The young adults I have interviewed in the Bay Area have an attachment to synagogues that are “like the one I grew up in.” Not surprisingly, they are looking for places that feel like home. They are consistently not-yet affiliated and go to High Holy Day services with their parents. Some of the ideas expressed by these nonmembers are: a commitment to having a Jewish home of their own someday, keeping some version of kashrut, a comfort with being “different” as Jews and an ease with synagogue life.
As one 20-something told me, “It would be weird to be anywhere but in shul during the High Holy Days; that’s where all the Jews are then.” Does this young lady go to other services? “No, I’m not into services. But I like to go home for Shabbat dinner on Fridays; my mom always makes challah.”
Your interview subject himself says at the end of the article that “long term I would want membership.” So please, everyone, let’s stop the handwringing.
The Jewish startups will replace synagogues. We don’t even know yet if these startups will survive. Fees-for-service at these organizations are not typically sufficient to pay a staff. Several wise Jewish leaders have commented that if you look back on past Jewish innovations, you’ll see their ideas were incorporated into synagogues. In other words, synagogue members liked what they saw out there and integrated it into their shul environments.

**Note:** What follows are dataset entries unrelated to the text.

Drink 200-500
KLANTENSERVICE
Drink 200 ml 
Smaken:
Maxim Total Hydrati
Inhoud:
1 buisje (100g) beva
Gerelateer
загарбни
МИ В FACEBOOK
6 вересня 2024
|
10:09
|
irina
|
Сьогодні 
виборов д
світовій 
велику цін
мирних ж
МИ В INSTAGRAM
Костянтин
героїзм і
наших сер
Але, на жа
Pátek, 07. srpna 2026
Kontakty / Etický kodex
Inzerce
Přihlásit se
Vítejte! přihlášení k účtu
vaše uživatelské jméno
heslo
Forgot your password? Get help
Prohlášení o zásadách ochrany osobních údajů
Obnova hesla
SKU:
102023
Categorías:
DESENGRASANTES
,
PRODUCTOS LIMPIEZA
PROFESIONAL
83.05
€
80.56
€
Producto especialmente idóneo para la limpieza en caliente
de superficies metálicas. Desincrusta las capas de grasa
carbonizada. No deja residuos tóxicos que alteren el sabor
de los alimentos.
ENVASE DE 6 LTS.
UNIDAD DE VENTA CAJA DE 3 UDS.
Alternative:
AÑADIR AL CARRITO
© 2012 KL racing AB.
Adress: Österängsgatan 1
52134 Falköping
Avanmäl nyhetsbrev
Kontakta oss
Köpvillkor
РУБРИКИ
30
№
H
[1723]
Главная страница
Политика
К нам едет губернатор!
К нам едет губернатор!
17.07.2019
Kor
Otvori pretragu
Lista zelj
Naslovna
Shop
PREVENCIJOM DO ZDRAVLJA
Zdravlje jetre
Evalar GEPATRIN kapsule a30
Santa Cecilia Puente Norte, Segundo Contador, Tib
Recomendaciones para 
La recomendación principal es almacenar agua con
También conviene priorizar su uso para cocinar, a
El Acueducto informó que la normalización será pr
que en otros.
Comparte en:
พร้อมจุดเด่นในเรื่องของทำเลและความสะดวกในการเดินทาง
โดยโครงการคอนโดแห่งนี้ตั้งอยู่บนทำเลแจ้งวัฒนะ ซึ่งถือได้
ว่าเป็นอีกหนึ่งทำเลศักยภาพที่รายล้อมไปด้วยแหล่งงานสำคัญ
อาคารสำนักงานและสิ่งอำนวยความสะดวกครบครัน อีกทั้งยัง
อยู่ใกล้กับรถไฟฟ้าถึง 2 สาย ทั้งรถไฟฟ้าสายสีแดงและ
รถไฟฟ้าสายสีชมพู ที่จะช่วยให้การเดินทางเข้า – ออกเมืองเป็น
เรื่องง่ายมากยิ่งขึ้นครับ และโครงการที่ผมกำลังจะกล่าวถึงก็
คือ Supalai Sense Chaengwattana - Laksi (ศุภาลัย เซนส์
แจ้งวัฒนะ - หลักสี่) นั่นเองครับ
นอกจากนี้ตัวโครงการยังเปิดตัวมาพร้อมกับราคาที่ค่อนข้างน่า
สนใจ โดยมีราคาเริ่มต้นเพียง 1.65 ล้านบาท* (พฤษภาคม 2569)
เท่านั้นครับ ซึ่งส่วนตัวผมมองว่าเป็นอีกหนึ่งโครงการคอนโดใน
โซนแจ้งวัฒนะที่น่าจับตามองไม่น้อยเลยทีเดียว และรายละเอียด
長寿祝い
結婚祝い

Decades ago the havurah movement was projected to replace synagogues, but instead, havurahs became a part of many shuls’ offerings. Like Wilderness Torah? Then you will probably like Torah on the Trails, a worship service at Congregation Rodef Sholom in San Rafael.
It isn’t just Amy Asin’s shul that is congregant-driven. Every shul is. The primary issue is to be sure that the majority of members, and not just an elite group, are getting to shape the direction of the synagogue.
What I found conspicuous in its absence in this article was the subject of intermarriage. But I’ll leave that for another day.
Dawn Kepler is the director of Building Jewish Bridges, a program of Lehrhaus Judaica that invites interfaith couples and families to consider Jewish choices.